Fiction and Non-fiction publishing house

The Elisabeth Sandmann Verlag is a fiction and nonfiction publishing house, which was founded in Munich in 2004 by the publisher Elisabeth Sandmann. Its program is themed Beautiful Books for Clever Women.

==History==
Elisabeth Sandmann worked, before founding her own publishing house, for the publishers DuMont and Nicolai. Upon founding her publisher, she received support from her husband Friedrich-Karl Sandmann, to which the Elisabeth Sandmann Verlag shared a space, graphics and production organization and sales organization with his Zabert Sandmann Verlag. Financially, the two publishers, however, were just as independent as in the design of the publishing program. In autumn 2004, the first four titles appeared. In spring 2005, the book "Frauen, die lesen, sind gefährlich" (Women who read are dangerous) by Stefan Bollmann was released, and became the first bestseller of the publisher. Since spring 2013 there has been cooperation with the Insel Verlag, which released five titles from the publisher every six months in paperback. The first Paperback published through this cooperation was in March 2013, it was the book "Warum Lesen glücklich macht!" (Why does reading make you happy!) by Stefan Bollmann. In 2014, the publisher released for the tenth anniversary a book titled "Elisabeth", which as a limited edition tells the story of their publishing history. Early 2015, the Elisabeth Sandmann Verlag ended its cooperation with the Zabert Sandmann Verlag. In March 2015, the publishing house moved to Theresienstrasse in Munich and Uli Deurer from Augsburg took over the distribution.
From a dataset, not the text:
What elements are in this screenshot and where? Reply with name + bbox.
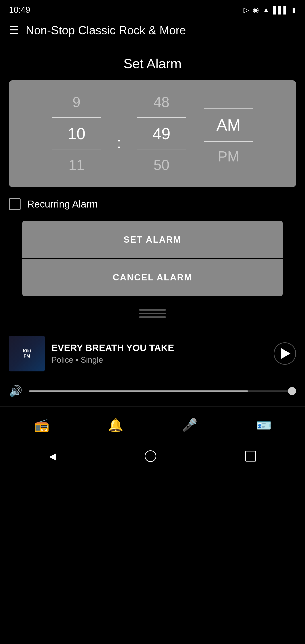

In April 2016, it was announced that the Suhrkamp Verlag, owner of the Insel Verlag, acquired 51% of shares in the Sandmann publishing.

==Program==
The overall program of the publishing house is under the motto "Beautiful books for clever women". It is divided into the divisions of biography and society, art and lifestyle and Keepsakes book. Another focus, which is not represented in its own division, is the area of Jewish history. The publisher try's to appeal to the taste of women, since Elisabeth Sandmann believes that they have other reading habits compared to men. Sandman concern is to entertain at a high level. Each year, about six to eight titles appear that are completely designed by the publisher itself. Bestsellers were "Frauen, die lesen, sind gefährlich" by Stefan Bollmann and "Die Damen mit dem grünen Daumen" (The ladies with the green thumb) by Claudia Lanfranconi and Sabine Frank, which was sold over 60,000 copies.

==Cooperations==
The Elisabeth Sandmann Verlag cooperates with the Insel Verlag, where paperback editions of titles from the publisher appear as since 2013. In addition, the Elisabeth Sandmann Verlag is a cooperation partner of the Royal Collection Trust since 2011.